Ayrıca kişi, inanmadığı şeyleri çeşitli sebeplerle yapmak durumunda bulunabilir. Bunlardan bazıları spekülatif nedenlere dayanırken bazıları da bir çeşit mecburiyetten doğabilir. Örneğin Kur'ân gerçeklerine inanmadıkları halde herhangi bir çıkar amacıyla müslüman gözüken münafıklar bulunabilir. Amelin geçerliliği inanmaya bağlı olduğundan bu gibi insanların bir mümin sıfatıyla emir ve yasaklara uymaları, onların lehinde bir sonuç için neden oluşturmaz. Buna karşın bazı insanların, baskı kullanılarak inançlarından vazgeçirildikleri, ya da bazı şeylere inanmaya zorlandıkları bir gerçektir. Bu durumda kalmış bir insanın, davranışlarının gerçeğe uymayacağı açıktır. Dolayısıyla İslam, işkence altında inancından vazgeçtiğini söyleyen müslümanı (niyetini bozmadıkça) sorumlu tutmaz. [6]
Müslüman kişi, iman-amel ilişkisi açısından İslam'ın koyduğu ilkeleri çok iyi bilmelidir. Zira bu ilişkilerden sebep bazı hükümler anında değişebilmektedir. İşte bu hükümlerin değişmesiyle birlikte müslüman kişi, tutum ve ilişkilerini yeniden gözden geçirmek zorunda kalabilir.[7]
[1] Bu metodolojik özelliğe göre iman, amel ve ahlak bölümlerinin bağımsız birer başlık altında değil, aslında “din” ana başlığı altında incelenmesi gerektiği yolunda yöneltilebilecek bir eleştiriye yanıt olmak üzere şunu kaydedebiliriz :
“Din” bu çalışmada bir ana başlık konusu değildir.
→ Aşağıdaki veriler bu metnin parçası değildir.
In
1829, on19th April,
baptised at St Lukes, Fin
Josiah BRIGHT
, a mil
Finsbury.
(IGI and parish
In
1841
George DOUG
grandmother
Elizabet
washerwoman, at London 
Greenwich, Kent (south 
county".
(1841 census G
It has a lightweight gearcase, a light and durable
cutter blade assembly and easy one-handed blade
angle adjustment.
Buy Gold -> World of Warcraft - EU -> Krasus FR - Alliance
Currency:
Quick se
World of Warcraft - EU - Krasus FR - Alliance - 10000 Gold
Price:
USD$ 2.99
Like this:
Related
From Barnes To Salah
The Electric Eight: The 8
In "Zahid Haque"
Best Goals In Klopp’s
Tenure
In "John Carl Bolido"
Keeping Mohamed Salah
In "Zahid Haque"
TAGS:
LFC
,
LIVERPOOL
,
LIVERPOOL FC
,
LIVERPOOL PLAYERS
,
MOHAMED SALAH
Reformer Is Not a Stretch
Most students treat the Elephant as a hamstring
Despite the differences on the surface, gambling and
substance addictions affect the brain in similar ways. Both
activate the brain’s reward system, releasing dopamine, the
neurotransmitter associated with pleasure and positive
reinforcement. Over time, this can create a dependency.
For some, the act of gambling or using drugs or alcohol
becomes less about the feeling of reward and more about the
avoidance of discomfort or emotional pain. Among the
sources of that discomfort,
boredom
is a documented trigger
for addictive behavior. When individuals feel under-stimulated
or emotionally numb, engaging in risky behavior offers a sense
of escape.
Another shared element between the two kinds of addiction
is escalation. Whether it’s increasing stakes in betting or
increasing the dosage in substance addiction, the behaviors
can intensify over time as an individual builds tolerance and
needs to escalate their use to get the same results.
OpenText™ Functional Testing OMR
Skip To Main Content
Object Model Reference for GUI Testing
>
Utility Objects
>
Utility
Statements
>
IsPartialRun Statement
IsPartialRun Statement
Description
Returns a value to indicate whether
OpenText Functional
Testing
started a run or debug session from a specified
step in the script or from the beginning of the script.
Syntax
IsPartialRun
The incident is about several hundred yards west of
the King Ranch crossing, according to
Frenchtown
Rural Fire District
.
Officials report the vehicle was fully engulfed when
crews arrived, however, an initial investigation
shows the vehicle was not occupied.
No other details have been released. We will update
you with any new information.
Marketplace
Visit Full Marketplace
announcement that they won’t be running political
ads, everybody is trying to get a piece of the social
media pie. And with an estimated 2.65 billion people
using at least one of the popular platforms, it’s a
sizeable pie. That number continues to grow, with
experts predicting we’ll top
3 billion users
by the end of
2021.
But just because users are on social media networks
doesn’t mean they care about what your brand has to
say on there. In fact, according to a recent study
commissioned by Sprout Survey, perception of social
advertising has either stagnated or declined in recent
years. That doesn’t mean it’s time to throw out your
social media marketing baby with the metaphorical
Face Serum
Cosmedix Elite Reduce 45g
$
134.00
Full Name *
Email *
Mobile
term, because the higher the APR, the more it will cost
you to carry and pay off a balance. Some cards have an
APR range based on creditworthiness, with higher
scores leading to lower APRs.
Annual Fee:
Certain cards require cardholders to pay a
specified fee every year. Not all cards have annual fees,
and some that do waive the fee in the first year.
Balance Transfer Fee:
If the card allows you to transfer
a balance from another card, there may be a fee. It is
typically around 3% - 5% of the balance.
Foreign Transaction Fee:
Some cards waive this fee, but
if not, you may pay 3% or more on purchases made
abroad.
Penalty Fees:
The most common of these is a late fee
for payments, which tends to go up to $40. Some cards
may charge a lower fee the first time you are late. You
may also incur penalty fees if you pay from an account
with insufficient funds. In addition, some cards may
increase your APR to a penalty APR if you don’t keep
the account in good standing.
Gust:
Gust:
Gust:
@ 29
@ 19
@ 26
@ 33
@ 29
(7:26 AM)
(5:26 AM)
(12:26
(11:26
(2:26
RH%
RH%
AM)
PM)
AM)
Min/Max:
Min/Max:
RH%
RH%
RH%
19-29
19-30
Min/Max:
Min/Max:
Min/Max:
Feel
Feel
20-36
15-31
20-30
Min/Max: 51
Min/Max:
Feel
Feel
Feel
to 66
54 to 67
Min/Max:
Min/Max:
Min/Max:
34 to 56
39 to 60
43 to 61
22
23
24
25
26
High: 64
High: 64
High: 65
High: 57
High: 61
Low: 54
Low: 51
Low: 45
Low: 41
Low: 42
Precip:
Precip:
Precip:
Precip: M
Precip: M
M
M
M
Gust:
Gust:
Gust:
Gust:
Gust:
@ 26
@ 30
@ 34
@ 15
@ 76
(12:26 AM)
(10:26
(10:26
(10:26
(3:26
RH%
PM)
Çünkü baştan beri yapılan açıklamalardan da anlaşılacağı üzere bu kavramı geniş kapsamıyla burada ele almak mümkün değildir. Dolayısıyla din kavramı bu özelliğinden soyutlanarak sadece ansiklopedik düzeyde ele alınmıştır.
[2] Bk. Nifak Kavramı
[3] Faiz: Kur'ân-ı Kerim'de “rıba” olarak geçer. Bir kimseye vade ile ödünç olarak verilen bir paranın, belirli bir oran üzerinden hesaplanan hayali kazancıdır.
[4] Haram: fieriat dilinde “yasak” demektir. Bu anlam, fiilin kökünden türetilen ve yoksun demek olan “mahrum” veya “muharrem” sözcüklerinin verdiği ilgi sonucudur. Aynı kökten türeyen ve saygı anlamına gelen “hurma” sözcüğü ilgisiyle de “kutsal” demektir. Ancak buradaki “hurma” kelimesi, bildiğimiz hurma ağacı ya da meyvesi değildir. Türkçeye aksan bozukluğu nedeniyle “hürmet” diye geçen sözcüğün düzgün şeklidir.
[5] Sözkonusu her iki örnek de imanın temel erkanından olan “kitaplara iman”'ın ayrıntılarındandır. Çünkü namazın farz olduğuna inanmak, bu farzı haber veren kitaba önceden inanmayı gerektirir.
[6] Nahl: 16/106
[7] Ferit Aydın, İslam’da İnanç Sistemi, Kahraman Yayınları: 23-26.